● **EXERCISE AIM**: Lines of the records that hold the word "những" are to be counted; give the number and nothing more.

● **Records from a dataset**:
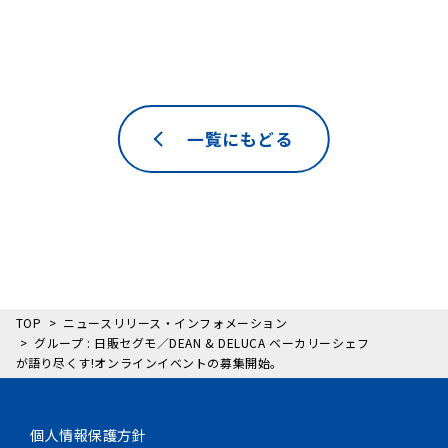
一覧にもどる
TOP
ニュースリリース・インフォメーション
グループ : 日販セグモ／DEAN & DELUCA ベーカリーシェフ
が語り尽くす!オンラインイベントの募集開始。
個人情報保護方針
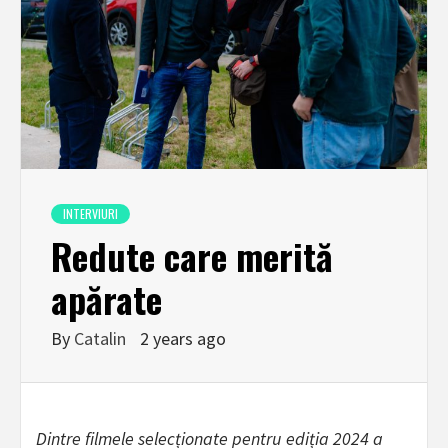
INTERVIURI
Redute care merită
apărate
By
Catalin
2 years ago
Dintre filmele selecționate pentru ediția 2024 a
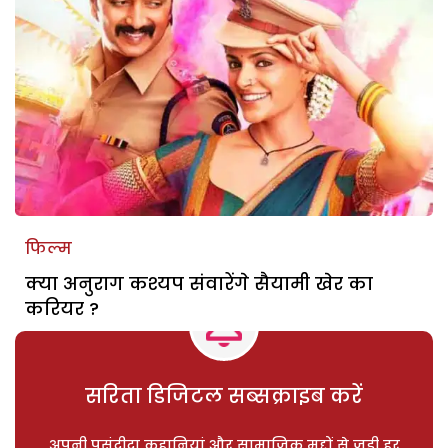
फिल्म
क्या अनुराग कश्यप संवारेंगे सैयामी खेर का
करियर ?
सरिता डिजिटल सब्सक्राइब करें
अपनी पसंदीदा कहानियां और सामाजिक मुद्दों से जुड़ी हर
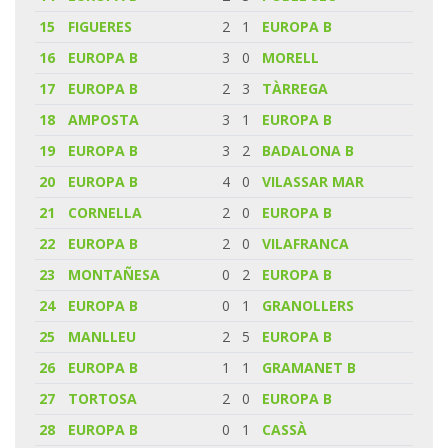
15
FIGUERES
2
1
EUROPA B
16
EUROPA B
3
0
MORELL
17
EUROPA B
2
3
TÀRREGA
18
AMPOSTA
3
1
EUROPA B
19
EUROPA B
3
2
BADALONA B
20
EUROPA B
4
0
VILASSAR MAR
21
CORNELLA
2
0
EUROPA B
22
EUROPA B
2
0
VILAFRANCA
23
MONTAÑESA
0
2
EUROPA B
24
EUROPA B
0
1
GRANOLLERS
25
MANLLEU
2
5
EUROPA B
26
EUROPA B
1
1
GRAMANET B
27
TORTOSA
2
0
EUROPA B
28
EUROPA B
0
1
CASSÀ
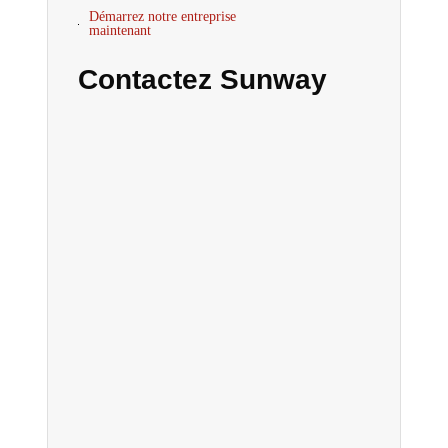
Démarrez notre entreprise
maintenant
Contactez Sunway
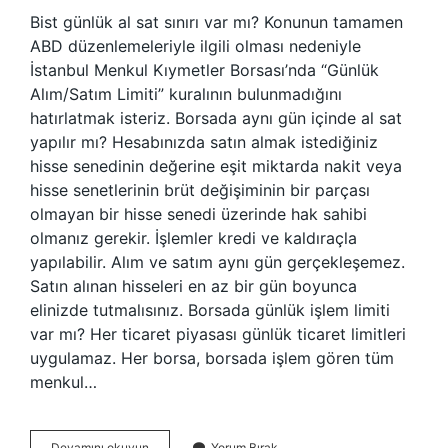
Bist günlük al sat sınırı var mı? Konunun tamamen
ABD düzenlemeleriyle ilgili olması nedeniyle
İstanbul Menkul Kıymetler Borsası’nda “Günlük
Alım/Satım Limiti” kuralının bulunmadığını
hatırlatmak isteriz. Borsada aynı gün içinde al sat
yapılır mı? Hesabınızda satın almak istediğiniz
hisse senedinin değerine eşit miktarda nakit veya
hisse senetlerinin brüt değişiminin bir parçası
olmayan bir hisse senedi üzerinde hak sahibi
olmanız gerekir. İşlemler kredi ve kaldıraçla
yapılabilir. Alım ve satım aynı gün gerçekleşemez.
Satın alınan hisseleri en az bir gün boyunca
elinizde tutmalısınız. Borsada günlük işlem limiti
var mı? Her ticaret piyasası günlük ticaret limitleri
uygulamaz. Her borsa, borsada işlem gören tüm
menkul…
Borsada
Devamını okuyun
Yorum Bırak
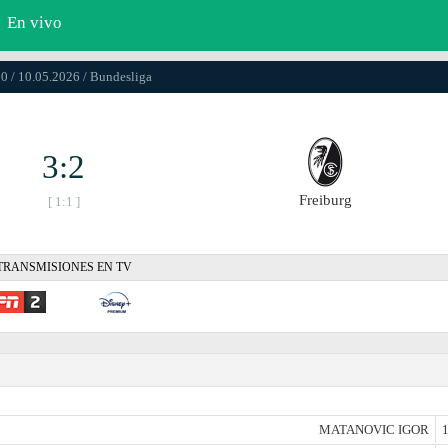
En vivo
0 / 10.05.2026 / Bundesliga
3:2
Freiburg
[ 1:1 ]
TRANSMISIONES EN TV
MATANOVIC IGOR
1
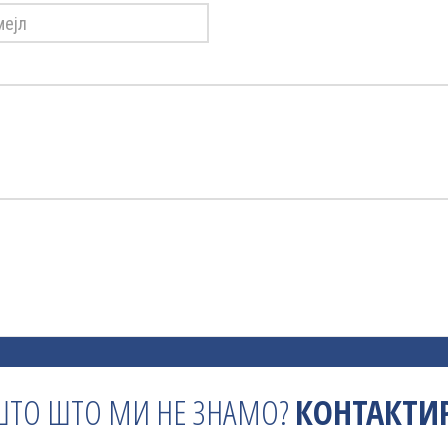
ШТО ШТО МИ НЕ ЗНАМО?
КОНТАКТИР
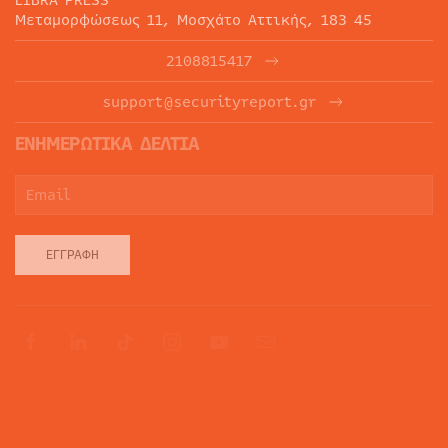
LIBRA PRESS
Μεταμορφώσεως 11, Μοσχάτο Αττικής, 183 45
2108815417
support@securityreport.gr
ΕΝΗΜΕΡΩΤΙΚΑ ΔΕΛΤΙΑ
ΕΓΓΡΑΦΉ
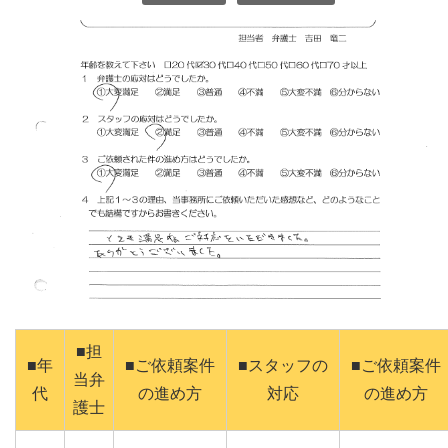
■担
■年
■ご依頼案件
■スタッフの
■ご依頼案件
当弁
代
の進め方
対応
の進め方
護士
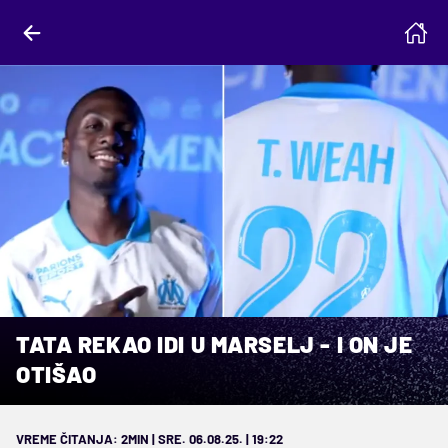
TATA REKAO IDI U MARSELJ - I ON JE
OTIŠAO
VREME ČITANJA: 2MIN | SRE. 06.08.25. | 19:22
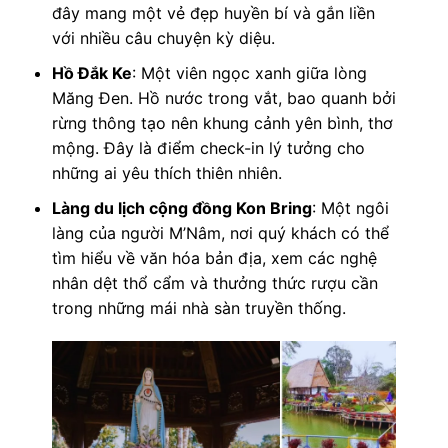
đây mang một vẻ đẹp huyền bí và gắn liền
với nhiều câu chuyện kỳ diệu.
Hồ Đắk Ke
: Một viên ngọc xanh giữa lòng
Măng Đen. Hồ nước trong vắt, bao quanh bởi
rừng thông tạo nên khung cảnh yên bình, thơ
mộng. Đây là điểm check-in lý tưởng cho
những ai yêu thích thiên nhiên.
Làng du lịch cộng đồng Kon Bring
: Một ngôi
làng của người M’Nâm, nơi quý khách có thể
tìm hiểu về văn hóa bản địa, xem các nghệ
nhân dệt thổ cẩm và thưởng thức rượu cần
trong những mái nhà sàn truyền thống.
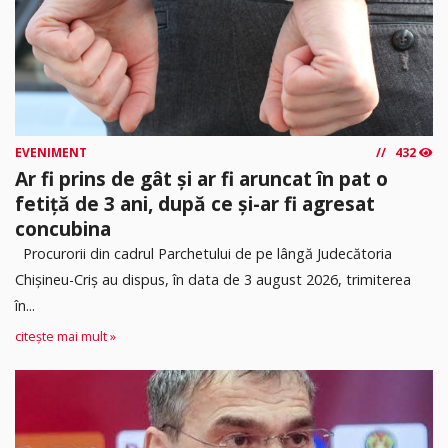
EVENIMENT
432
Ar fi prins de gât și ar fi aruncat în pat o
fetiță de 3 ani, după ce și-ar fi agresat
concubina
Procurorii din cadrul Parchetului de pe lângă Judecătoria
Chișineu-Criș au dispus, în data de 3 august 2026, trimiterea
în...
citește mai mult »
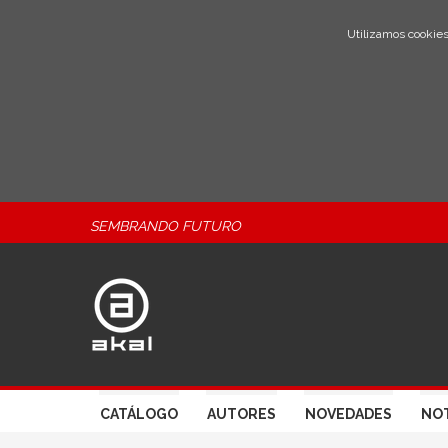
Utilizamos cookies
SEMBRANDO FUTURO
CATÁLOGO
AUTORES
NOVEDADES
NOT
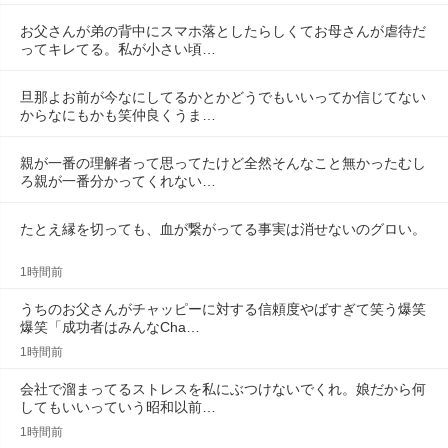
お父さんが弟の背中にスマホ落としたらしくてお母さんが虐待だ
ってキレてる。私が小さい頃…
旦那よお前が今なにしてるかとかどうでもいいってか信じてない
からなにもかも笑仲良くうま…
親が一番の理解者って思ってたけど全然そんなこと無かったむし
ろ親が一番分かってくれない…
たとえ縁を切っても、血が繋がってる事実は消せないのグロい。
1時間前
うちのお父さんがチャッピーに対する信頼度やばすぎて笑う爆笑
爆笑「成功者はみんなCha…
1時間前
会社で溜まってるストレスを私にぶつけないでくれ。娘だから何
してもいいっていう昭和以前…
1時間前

---

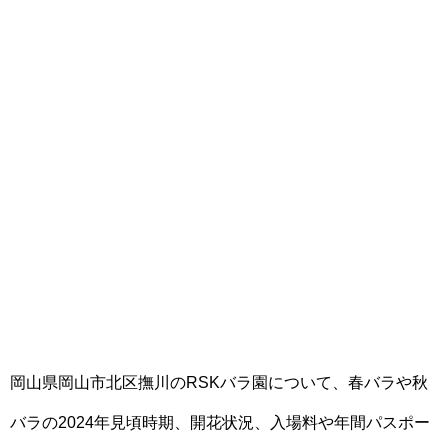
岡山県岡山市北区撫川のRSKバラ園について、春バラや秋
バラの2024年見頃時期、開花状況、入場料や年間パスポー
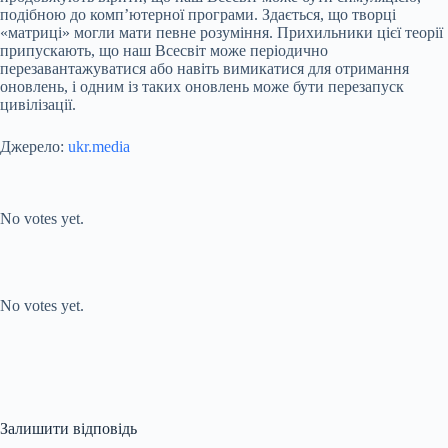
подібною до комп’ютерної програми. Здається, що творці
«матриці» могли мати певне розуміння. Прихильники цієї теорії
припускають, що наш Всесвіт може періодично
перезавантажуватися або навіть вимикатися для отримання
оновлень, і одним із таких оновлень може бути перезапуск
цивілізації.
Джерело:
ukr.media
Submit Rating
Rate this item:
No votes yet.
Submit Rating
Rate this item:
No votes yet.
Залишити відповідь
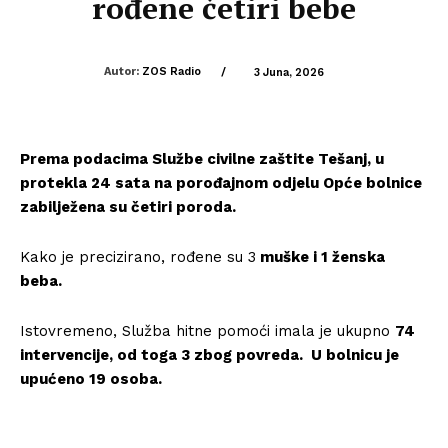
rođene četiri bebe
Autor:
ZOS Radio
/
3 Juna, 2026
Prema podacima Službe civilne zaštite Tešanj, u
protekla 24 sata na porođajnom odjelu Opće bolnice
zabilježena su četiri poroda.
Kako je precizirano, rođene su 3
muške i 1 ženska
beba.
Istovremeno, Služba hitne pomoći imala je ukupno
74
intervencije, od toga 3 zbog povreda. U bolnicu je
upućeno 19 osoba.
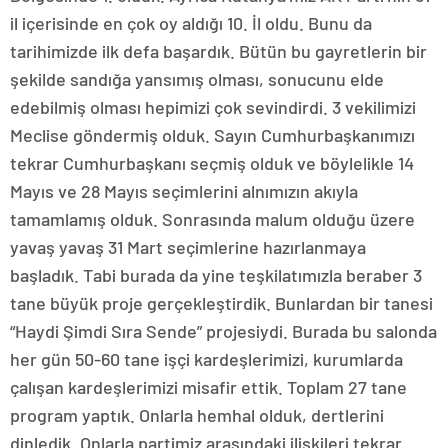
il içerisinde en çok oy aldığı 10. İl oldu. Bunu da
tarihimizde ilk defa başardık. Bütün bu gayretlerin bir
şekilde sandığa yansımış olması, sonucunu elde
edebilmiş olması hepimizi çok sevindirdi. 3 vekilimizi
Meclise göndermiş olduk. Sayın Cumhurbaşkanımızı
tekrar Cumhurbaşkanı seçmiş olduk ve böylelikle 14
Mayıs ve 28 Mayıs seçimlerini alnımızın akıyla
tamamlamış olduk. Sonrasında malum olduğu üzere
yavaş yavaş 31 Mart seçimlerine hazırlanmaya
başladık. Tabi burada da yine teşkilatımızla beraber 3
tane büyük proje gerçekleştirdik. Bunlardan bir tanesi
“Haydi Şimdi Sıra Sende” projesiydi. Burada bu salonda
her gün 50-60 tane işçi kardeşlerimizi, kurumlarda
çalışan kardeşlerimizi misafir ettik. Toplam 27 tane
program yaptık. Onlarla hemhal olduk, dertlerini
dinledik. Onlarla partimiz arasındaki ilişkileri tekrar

...

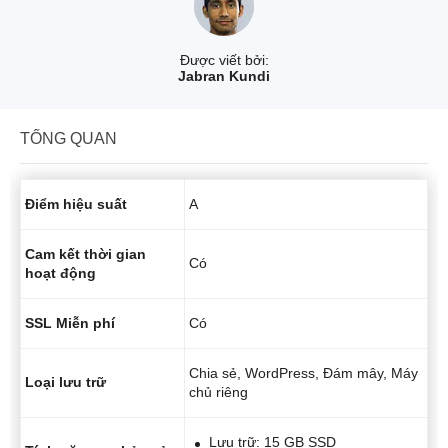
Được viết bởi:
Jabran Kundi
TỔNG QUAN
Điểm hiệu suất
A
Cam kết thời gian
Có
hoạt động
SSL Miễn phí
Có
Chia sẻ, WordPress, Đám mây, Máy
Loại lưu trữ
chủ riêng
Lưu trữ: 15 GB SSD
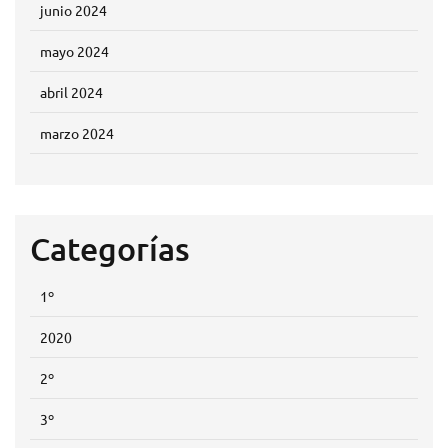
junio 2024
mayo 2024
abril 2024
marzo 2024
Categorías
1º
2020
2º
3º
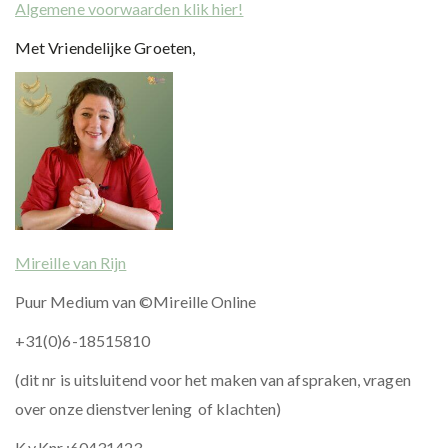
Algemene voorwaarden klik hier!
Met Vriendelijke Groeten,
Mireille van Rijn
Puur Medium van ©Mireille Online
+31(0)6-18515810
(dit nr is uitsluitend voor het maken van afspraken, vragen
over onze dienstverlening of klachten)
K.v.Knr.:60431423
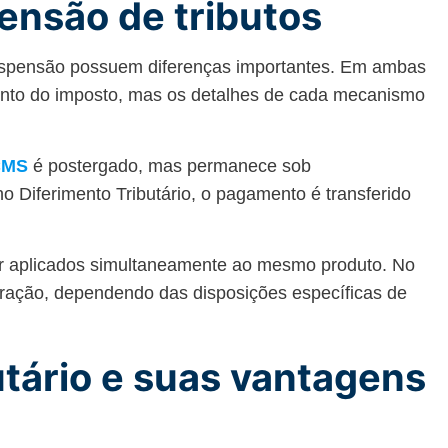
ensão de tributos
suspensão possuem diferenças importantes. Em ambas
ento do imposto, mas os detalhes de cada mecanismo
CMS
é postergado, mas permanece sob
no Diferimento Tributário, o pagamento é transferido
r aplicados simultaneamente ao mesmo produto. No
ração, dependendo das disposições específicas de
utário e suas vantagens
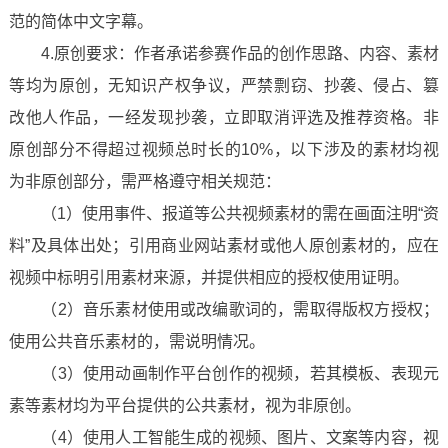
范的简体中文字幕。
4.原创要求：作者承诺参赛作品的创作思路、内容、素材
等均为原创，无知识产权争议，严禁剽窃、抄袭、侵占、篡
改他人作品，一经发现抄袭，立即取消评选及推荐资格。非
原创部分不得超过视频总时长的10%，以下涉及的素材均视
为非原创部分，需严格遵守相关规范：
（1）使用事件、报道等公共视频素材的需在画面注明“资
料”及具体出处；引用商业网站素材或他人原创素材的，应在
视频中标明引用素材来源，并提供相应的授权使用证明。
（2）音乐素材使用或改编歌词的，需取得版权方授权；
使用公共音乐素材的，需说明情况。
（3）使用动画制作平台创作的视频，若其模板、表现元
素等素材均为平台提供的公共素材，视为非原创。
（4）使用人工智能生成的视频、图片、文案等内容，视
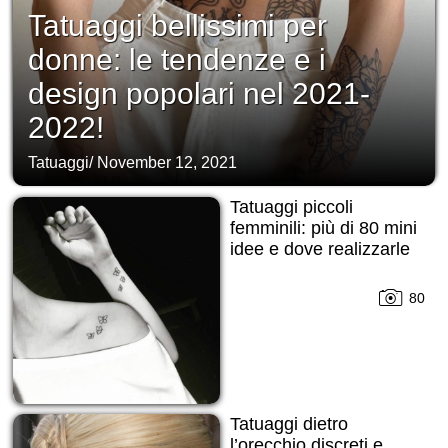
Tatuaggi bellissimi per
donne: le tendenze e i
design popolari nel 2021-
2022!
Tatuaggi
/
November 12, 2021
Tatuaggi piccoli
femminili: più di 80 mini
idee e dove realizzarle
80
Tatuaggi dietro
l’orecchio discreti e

● **TASK SOLUTION**: 2